Document Type


Publication Date


Publication Title

Journal of Glaciology


Thayer School of Engineering


The brittle failure of saline columnar ice was investigated under biaxial compression at and −10° and −40°C over the range 0 ≤ R A < 1 where R A is the ratio of the intermediate to major principal compressive stress. The major principal stress and the intermediate (confining) stress were orthogonal to the columnar axes (type-A confinement); both stresses and the c-axes of the grains were co-planar. The results confirm earlier work by Hausier (1981) and Timco and Frederking (1983, 1986) on saline ice and follow similar behavior to fresh-water columnar ice found by Smith and Schulson (1993) and Frederking (1977). Failure stress and failure mode are sensitive to the confinement and two regimes of behavior are found: the failure stress first rapidly increases with R A in the range 0 ≤ R A < R T and then tends to decrease for R A > R t.
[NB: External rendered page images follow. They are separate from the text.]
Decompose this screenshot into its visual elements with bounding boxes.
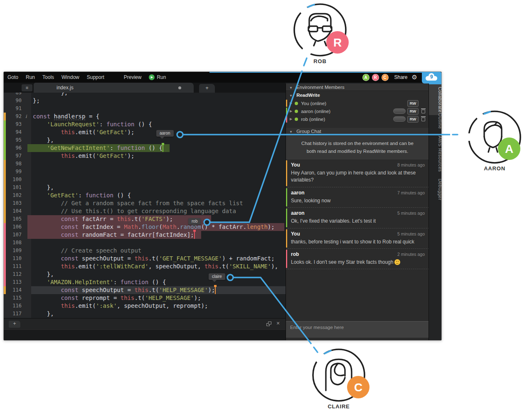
code-line[interactable]: 112 },: [4, 270, 286, 278]
code-line[interactable]: 97 this.emit('GetFact');: [4, 152, 286, 160]
member-chip-R[interactable]: R: [372, 74, 379, 81]
code-content[interactable]: // Create speech output: [31, 247, 286, 255]
code-content[interactable]: const randomFact = factArr[factIndex];: [31, 231, 286, 239]
code-line[interactable]: 108: [4, 239, 286, 247]
code-line[interactable]: 99: [4, 168, 286, 176]
code-line[interactable]: 109 // Create speech output: [4, 247, 286, 255]
code-line[interactable]: 92iconst handlersp = {: [4, 113, 286, 120]
code-content[interactable]: const speechOutput = this.t('GET_FACT_ME…: [31, 255, 286, 263]
code-content[interactable]: [31, 239, 286, 247]
menu-window[interactable]: Window: [58, 74, 83, 80]
code-line[interactable]: 100: [4, 176, 286, 184]
code-line[interactable]: 115 const reprompt = this.t('HELP_MESSAG…: [4, 294, 286, 302]
new-tab-button[interactable]: +: [199, 84, 215, 93]
menu-run[interactable]: Run: [22, 74, 39, 80]
code-content[interactable]: },: [31, 93, 286, 97]
code-line[interactable]: 117 },: [4, 310, 286, 318]
code-line[interactable]: 94 this.emit('GetFact');: [4, 128, 286, 136]
code-content[interactable]: const speechOutput = this.t('HELP_MESSAG…: [31, 286, 286, 294]
code-line[interactable]: 116 this.emit(':ask', speechOutput, repr…: [4, 302, 286, 310]
code-content[interactable]: const reprompt = this.t('HELP_MESSAGE');: [31, 294, 286, 302]
delete-member-icon[interactable]: [421, 116, 426, 122]
code-line[interactable]: 104 // Use this.t() to get corresponding…: [4, 207, 286, 215]
message-timestamp: 7 minutes ago: [397, 190, 425, 195]
code-content[interactable]: },: [31, 136, 286, 144]
code-content[interactable]: },: [31, 310, 286, 318]
code-line[interactable]: 103 // Get a random space fact from the …: [4, 199, 286, 207]
code-line[interactable]: 93 'LaunchRequest': function () {: [4, 120, 286, 128]
group-chat-header[interactable]: ▼ Group Chat: [286, 128, 429, 135]
expand-triangle-icon[interactable]: ▶: [290, 109, 292, 113]
code-content[interactable]: // Get a random space fact from the spac…: [31, 199, 286, 207]
rw-badge[interactable]: RW: [407, 116, 419, 123]
code-content[interactable]: this.emit(':tellWithCard', speechOutput,…: [31, 263, 286, 270]
code-line[interactable]: 105 const factArr = this.t('FACTS');: [4, 215, 286, 223]
member-row[interactable]: ▶You (online)RW: [286, 99, 429, 107]
expand-triangle-icon[interactable]: ▶: [290, 117, 292, 121]
code-line[interactable]: 111 this.emit(':tellWithCard', speechOut…: [4, 263, 286, 270]
menu-goto[interactable]: Goto: [4, 74, 22, 80]
file-list-icon[interactable]: ≡: [22, 84, 32, 91]
code-content[interactable]: const factArr = this.t('FACTS');: [31, 215, 286, 223]
code-line[interactable]: 101 },: [4, 184, 286, 191]
code-content[interactable]: // Use this.t() to get corresponding lan…: [31, 207, 286, 215]
code-line[interactable]: 98: [4, 160, 286, 168]
member-chip-C[interactable]: C: [382, 74, 389, 81]
code-line[interactable]: 102 'GetFact': function () {: [4, 191, 286, 199]
chat-message-input[interactable]: [286, 321, 429, 338]
access-toggle[interactable]: [393, 108, 406, 114]
code-content[interactable]: const handlersp = {: [31, 113, 286, 120]
rw-badge[interactable]: RW: [407, 100, 419, 107]
side-tab-outline[interactable]: Outline: [429, 110, 442, 131]
code-editor[interactable]: 89 },90};9192iconst handlersp = {93 'Lau…: [4, 93, 286, 318]
menu-support[interactable]: Support: [83, 74, 108, 80]
share-button[interactable]: Share: [394, 74, 408, 80]
new-console-tab-button[interactable]: +: [9, 321, 20, 328]
avatar-rob: R ROB: [289, 2, 351, 64]
code-content[interactable]: };: [31, 97, 286, 105]
console-area[interactable]: [4, 329, 286, 341]
side-tab-aws-resources[interactable]: AWS Resources: [429, 133, 442, 174]
code-content[interactable]: 'AMAZON.HelpIntent': function () {: [31, 278, 286, 286]
close-icon[interactable]: ×: [276, 320, 280, 327]
menu-tools[interactable]: Tools: [39, 74, 58, 80]
code-content[interactable]: },: [31, 184, 286, 191]
code-line[interactable]: 110 const speechOutput = this.t('GET_FAC…: [4, 255, 286, 263]
restore-panes-icon[interactable]: [266, 322, 272, 327]
expand-triangle-icon[interactable]: ▶: [290, 101, 292, 105]
code-content[interactable]: [31, 160, 286, 168]
code-text: const factIndex = Math.floor(Math.random…: [31, 223, 286, 231]
code-line[interactable]: 106 const factIndex = Math.floor(Math.ra…: [4, 223, 286, 231]
code-content[interactable]: [31, 168, 286, 176]
member-row[interactable]: ▶rob (online)RW: [286, 115, 429, 123]
code-content[interactable]: this.emit(':ask', speechOutput, reprompt…: [31, 302, 286, 310]
code-line[interactable]: 95 },: [4, 136, 286, 144]
code-content[interactable]: this.emit('GetFact');: [31, 152, 286, 160]
code-line[interactable]: 96 'GetNewFactIntent': function () {: [4, 144, 286, 152]
preview-button[interactable]: Preview: [120, 74, 146, 80]
environment-members-header[interactable]: ▼ Environment Members: [286, 83, 429, 91]
code-line[interactable]: 91: [4, 105, 286, 113]
readwrite-group-header[interactable]: ▼ ReadWrite: [286, 91, 429, 99]
member-chip-A[interactable]: A: [362, 74, 369, 81]
rw-badge[interactable]: RW: [407, 108, 419, 115]
delete-member-icon[interactable]: [421, 108, 426, 114]
code-content[interactable]: const factIndex = Math.floor(Math.random…: [31, 223, 286, 231]
code-content[interactable]: 'GetNewFactIntent': function () {: [31, 144, 286, 152]
code-line[interactable]: 90};: [4, 97, 286, 105]
code-line[interactable]: 114 const speechOutput = this.t('HELP_ME…: [4, 286, 286, 294]
code-line[interactable]: 89 },: [4, 93, 286, 97]
member-row[interactable]: ▶aaron (online)RW: [286, 107, 429, 115]
code-line[interactable]: 107 const randomFact = factArr[factIndex…: [4, 231, 286, 239]
access-toggle[interactable]: [393, 116, 406, 122]
code-content[interactable]: },: [31, 270, 286, 278]
code-content[interactable]: [31, 176, 286, 184]
side-tab-debugger[interactable]: Debugger: [429, 176, 442, 203]
code-content[interactable]: 'LaunchRequest': function () {: [31, 120, 286, 128]
code-line[interactable]: 113 'AMAZON.HelpIntent': function () {: [4, 278, 286, 286]
settings-gear-icon[interactable]: ⚙: [412, 74, 417, 81]
tab-index-js[interactable]: index.js: [34, 83, 194, 93]
code-content[interactable]: [31, 105, 286, 113]
run-button[interactable]: ▶ Run: [145, 74, 169, 80]
code-content[interactable]: 'GetFact': function () {: [31, 191, 286, 199]
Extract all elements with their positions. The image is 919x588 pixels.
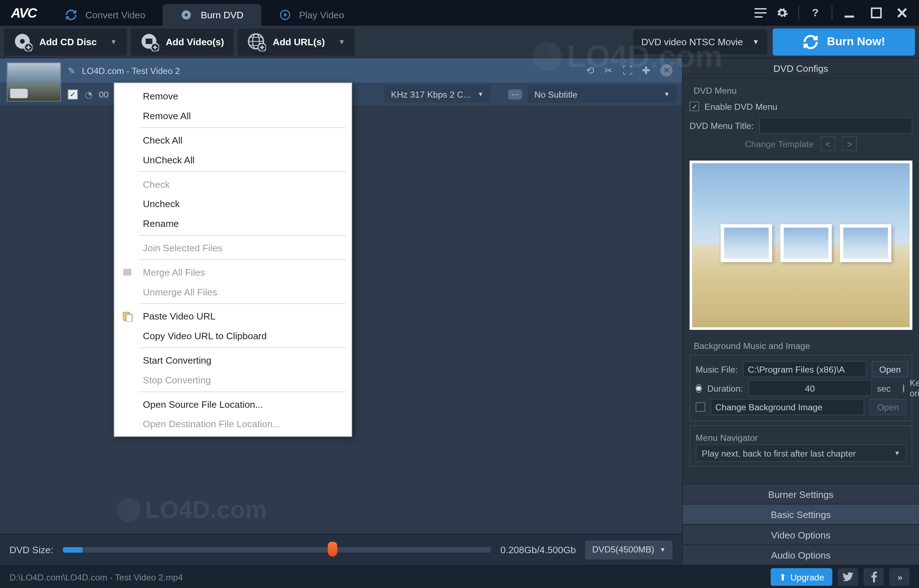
field-label: DVD Menu Title: (689, 120, 754, 130)
ctx-start-converting[interactable]: Start Converting (115, 350, 351, 370)
facebook-button[interactable] (863, 568, 884, 586)
unit-label: sec (877, 383, 891, 393)
ctx-check-all[interactable]: Check All (115, 130, 351, 150)
chevron-down-icon: ▼ (894, 450, 900, 457)
bg-image-input[interactable] (711, 399, 864, 415)
change-bg-checkbox[interactable] (695, 402, 705, 412)
crop-icon[interactable]: ⛶ (622, 64, 633, 76)
accordion-basic-settings[interactable]: Basic Settings (683, 504, 919, 525)
tab-play-video[interactable]: Play Video (261, 4, 362, 26)
duration-input[interactable] (748, 380, 871, 396)
help-icon[interactable]: ? (808, 5, 824, 21)
ctx-remove-all[interactable]: Remove All (115, 105, 351, 125)
svg-rect-17 (123, 268, 131, 275)
checkbox-label: Enable DVD Menu (704, 101, 777, 111)
add-videos-button[interactable]: Add Video(s) (131, 28, 234, 55)
dvd-size-bar: DVD Size: 0.208Gb/4.500Gb DVD5(4500MB) ▼ (0, 534, 682, 565)
svg-rect-19 (126, 314, 132, 321)
refresh-icon (803, 33, 819, 50)
ctx-remove[interactable]: Remove (115, 86, 351, 106)
ctx-copy-video-url-to-clipboard[interactable]: Copy Video URL to Clipboard (115, 326, 351, 345)
template-prev-button[interactable]: < (820, 136, 835, 151)
enable-dvd-menu-checkbox[interactable]: ✓ (689, 102, 699, 111)
music-file-input[interactable] (743, 361, 866, 377)
subtitle-icon: ⋯ (508, 89, 522, 99)
accordion-burner-settings[interactable]: Burner Settings (683, 483, 919, 504)
refresh-icon[interactable]: ⟲ (586, 64, 595, 76)
more-button[interactable]: » (889, 568, 910, 586)
tab-label: Burn DVD (201, 9, 243, 20)
upgrade-button[interactable]: ⬆ Upgrade (771, 568, 832, 586)
ctx-uncheck[interactable]: Uncheck (115, 194, 351, 213)
video-checkbox[interactable]: ✓ (68, 89, 78, 99)
close-button[interactable] (892, 5, 913, 21)
maximize-button[interactable] (866, 5, 887, 21)
dropdown-value: Play next, back to first after last chap… (701, 448, 856, 458)
add-urls-button[interactable]: Add URL(s) ▼ (237, 28, 355, 55)
preview-frame (780, 224, 832, 262)
tab-convert-video[interactable]: Convert Video (47, 4, 163, 26)
toolbar: Add CD Disc ▼ Add Video(s) Add URL(s) ▼ … (0, 26, 919, 58)
format-dropdown[interactable]: KHz 317 Kbps 2 C... ▼ (384, 86, 490, 103)
merge-icon (121, 266, 134, 278)
play-icon (279, 9, 291, 21)
dvd-size-label: DVD Size: (9, 544, 53, 555)
paste-icon (121, 310, 134, 322)
film-add-icon (140, 32, 159, 51)
ctx-open-destination-file-location-: Open Destination File Location... (115, 414, 351, 434)
dvd-menu-preview[interactable] (689, 160, 912, 330)
gear-icon[interactable] (774, 5, 790, 21)
ctx-rename[interactable]: Rename (115, 213, 351, 233)
refresh-icon (65, 9, 77, 21)
titlebar: AVC Convert Video Burn DVD Play Video ? (0, 0, 919, 26)
ctx-merge-all-files: Merge All Files (115, 262, 351, 282)
section-label: DVD Menu (689, 82, 912, 97)
ctx-uncheck-all[interactable]: UnCheck All (115, 150, 351, 170)
dropdown-value: KHz 317 Kbps 2 C... (391, 89, 471, 99)
add-icon[interactable]: ✚ (642, 64, 651, 76)
ctx-open-source-file-location-[interactable]: Open Source File Location... (115, 394, 351, 414)
burn-now-button[interactable]: Burn Now! (772, 28, 915, 55)
tab-burn-dvd[interactable]: Burn DVD (163, 4, 261, 26)
dvd-menu-title-input[interactable] (759, 117, 912, 133)
open-music-button[interactable]: Open (872, 361, 908, 377)
button-label: Upgrade (790, 572, 824, 582)
svg-rect-3 (754, 8, 767, 10)
chevron-down-icon: ▼ (664, 91, 670, 98)
minimize-button[interactable] (840, 5, 861, 21)
section-label: Menu Navigator (695, 430, 906, 444)
svg-rect-12 (145, 39, 152, 44)
pencil-icon[interactable]: ✎ (68, 65, 75, 75)
add-cd-disc-button[interactable]: Add CD Disc ▼ (4, 28, 126, 55)
chevron-down-icon: ▼ (660, 546, 666, 553)
menu-icon[interactable] (753, 5, 769, 21)
output-profile-dropdown[interactable]: DVD video NTSC Movie ▼ (633, 29, 767, 54)
remove-icon[interactable]: ✕ (660, 64, 672, 76)
accordion-audio-options[interactable]: Audio Options (683, 544, 919, 565)
menu-navigator-dropdown[interactable]: Play next, back to first after last chap… (695, 444, 906, 462)
svg-rect-4 (754, 12, 767, 14)
video-list-panel: ✎ LO4D.com - Test Video 2 ⟲ ✂ ⛶ ✚ ✕ ✓ ◔ … (0, 58, 682, 565)
dvd-size-marker[interactable] (328, 541, 337, 556)
accordion-video-options[interactable]: Video Options (683, 524, 919, 544)
twitter-button[interactable] (838, 568, 858, 586)
section-label: Background Music and Image (689, 338, 912, 352)
svg-rect-6 (844, 15, 854, 18)
dvd-disc-dropdown[interactable]: DVD5(4500MB) ▼ (586, 540, 673, 559)
video-item-header[interactable]: ✎ LO4D.com - Test Video 2 ⟲ ✂ ⛶ ✚ ✕ (0, 58, 682, 82)
dropdown-value: DVD5(4500MB) (592, 544, 654, 555)
video-title: LO4D.com - Test Video 2 (82, 65, 180, 75)
ctx-unmerge-all-files: Unmerge All Files (115, 282, 351, 302)
duration-radio[interactable] (695, 384, 701, 393)
panel-title: DVD Configs (683, 58, 919, 79)
video-thumbnail[interactable] (7, 63, 61, 102)
ctx-paste-video-url[interactable]: Paste Video URL (115, 306, 351, 326)
ctx-check: Check (115, 174, 351, 194)
change-template-label: Change Template (745, 139, 814, 149)
dropdown-value: No Subtitle (534, 89, 577, 99)
template-next-button[interactable]: > (842, 136, 857, 151)
dvd-size-track[interactable] (63, 547, 491, 552)
subtitle-dropdown[interactable]: No Subtitle ▼ (528, 86, 677, 103)
keep-original-radio[interactable] (903, 384, 904, 393)
cut-icon[interactable]: ✂ (604, 64, 613, 76)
The transition stress ratio, R t changes from ≈0.2 at −10°C to ≈0.1 at −40°C. The failure mode changes from axial splitting to shear faulting in the loading plane for 0 < R A < R t. Above R t failure changes to a combined mode of splitting across the columns and shear faulting out of the loading plane. The failure-stress envelope is of a truncated Coulomb-type. Damage studies show wing cracks and local fragmentation of grains involving the brine pockets. The results are explained in terms of Coulombic sliding and Hertzian crack mechanics.